Ooops... AttributeError when clearing failed task state in airflow - airflow

I am trying to clear a failed task so that it will run again.
I usually do this with the web GUI from the tree view
After selecting "Clear" I am directed to an error page:
The traceback on this page is the same error I receive when trying to clear this task using the CLI:
[u#airflow01 ~]# airflow clear -s 2002-07-29T20:25:00 -t
coverage_check gom_modis_aqua_coverage_check
[2018-01-16 16:21:04,235] {__init__.py:57} INFO - Using executor CeleryExecutor
[2018-01-16 16:21:05,192] {models.py:167} INFO - Filling up the DagBag from /root/airflow/dags
Traceback (most recent call last):
File "/usr/bin/airflow", line 28, in <module>
args.func(args)
File "/usr/lib/python3.4/site-packages/airflow/bin/cli.py", line 612, in clear
include_upstream=args.upstream,
File "/usr/lib/python3.4/site-packages/airflow/models.py", line 3173, in sub_dag
dag = copy.deepcopy(self)
File "/usr/lib64/python3.4/copy.py", line 166, in deepcopy
y = copier(memo)
File "/usr/lib/python3.4/site-packages/airflow/models.py", line 3159, in __deepcopy__
setattr(result, k, copy.deepcopy(v, memo))
File "/usr/lib64/python3.4/copy.py", line 155, in deepcopy
y = copier(x, memo)
File "/usr/lib64/python3.4/copy.py", line 246, in _deepcopy_dict
y[deepcopy(key, memo)] = deepcopy(value, memo)
File "/usr/lib64/python3.4/copy.py", line 166, in deepcopy
y = copier(memo)
File "/usr/lib/python3.4/site-packages/airflow/models.py", line 2202, in __deepcopy__
setattr(result, k, copy.deepcopy(v, memo))
File "/usr/lib64/python3.4/copy.py", line 155, in deepcopy
y = copier(x, memo)
File "/usr/lib64/python3.4/copy.py", line 246, in _deepcopy_dict
y[deepcopy(key, memo)] = deepcopy(value, memo)
File "/usr/lib64/python3.4/copy.py", line 182, in deepcopy
y = _reconstruct(x, rv, 1, memo)
File "/usr/lib64/python3.4/copy.py", line 309, in _reconstruct
y.__dict__.update(state)
AttributeError: 'NoneType' object has no attribute 'update'
Looking for ideas on what may have caused this, what I should do to fix this task, and how to avoid this in the future.
I was able to work around the issue by deleting the task record using the "Browse > Task Instances" search, but would still like to explore the issue as I have seen this multiple times.
Although my DAG code is getting complicated, here is an excerpt from where the operator is defined within the dag:
trigger_granule_dag_id = 'trigger_' + process_pass_dag_name
coverage_check = BranchPythonOperator(
task_id='coverage_check',
python_callable=_coverage_check,
provide_context=True,
retries=10,
retry_delay=timedelta(hours=3),
queue=QUEUE.PYCMR,
op_kwargs={
'roi':region,
'success_branch_id': trigger_granule_dag_id
}
)
The full source code can be browsed at github/USF-IMARS/imars_dags.
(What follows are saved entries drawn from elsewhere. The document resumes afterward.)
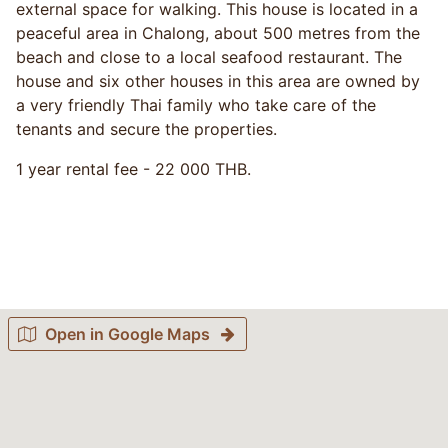
external space for walking. This house is located in a
peaceful area in Chalong, about 500 metres from the
beach and close to a local seafood restaurant. The
house and six other houses in this area are owned by
a very friendly Thai family who take care of the
tenants and secure the properties.
1 year rental fee - 22 000 THB.
Open in Google Maps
Here are links to the most relevant parts:
Operator instantiated in /gom/gom_modis_aqua_coverage_check.py using modis_aqua_coverage_check factory
factory function defines coverage_check BranchPythonOperator in /builders/modis_aqua_coverage_check.py
python_callable is _coverage_check function in same file

Below is a sample DAG that I created to mimic the error that you are facing.
import logging
import os
from datetime import datetime, timedelta
import boto3
from airflow import DAG
from airflow import configuration as conf
from airflow.operators import ShortCircuitOperator, PythonOperator, DummyOperator
def athena_data_validation(**kwargs):
pass
start_date = datetime.now()
args = {
'owner': 'airflow',
'start_date': start_date,
'depends_on_past': False,
'wait_for_downstream': False,
'email_on_failure': False,
'email_on_retry': False,
'retries': 1,
'retry_delay': timedelta(seconds=30)
}
dag_name = 'data_validation_dag'
schedule_interval = None
dag = DAG(
dag_id=dag_name,
default_args=args,
schedule_interval=schedule_interval)
athena_client = boto3.client('athena', region_name='us-west-2')
DAG_SCRIPTS_DIR = conf.get('core', 'DAGS_FOLDER') + "/data_validation/"
start_task = DummyOperator(task_id='Start_Task', dag=dag)
end_task = DummyOperator(task_id='End_Task', dag=dag)
data_validation_task = ShortCircuitOperator(
task_id='Data_Validation',
provide_context=True,
python_callable=athena_data_validation,
op_kwargs={
'athena_client': athena_client,
'sql_file': DAG_SCRIPTS_DIR + 'data_validation.sql',
's3_output_path': 's3://XXX/YYY/'
},
dag=dag)
data_validation_task.set_upstream(start_task)
data_validation_task.set_downstream(end_task)
After one successful run, I tried to clear the Data_Validation task and got the same error (see below).
I removed the athena_client object creation and placed it inside the athena_data_validation function and then it worked. So when we do a clear in Airflow UI, it tries to do a deepcopy and get all the objects from previous run. I am still trying to understand why its not able to get a copy of the object type but I got a workaround which was working for me.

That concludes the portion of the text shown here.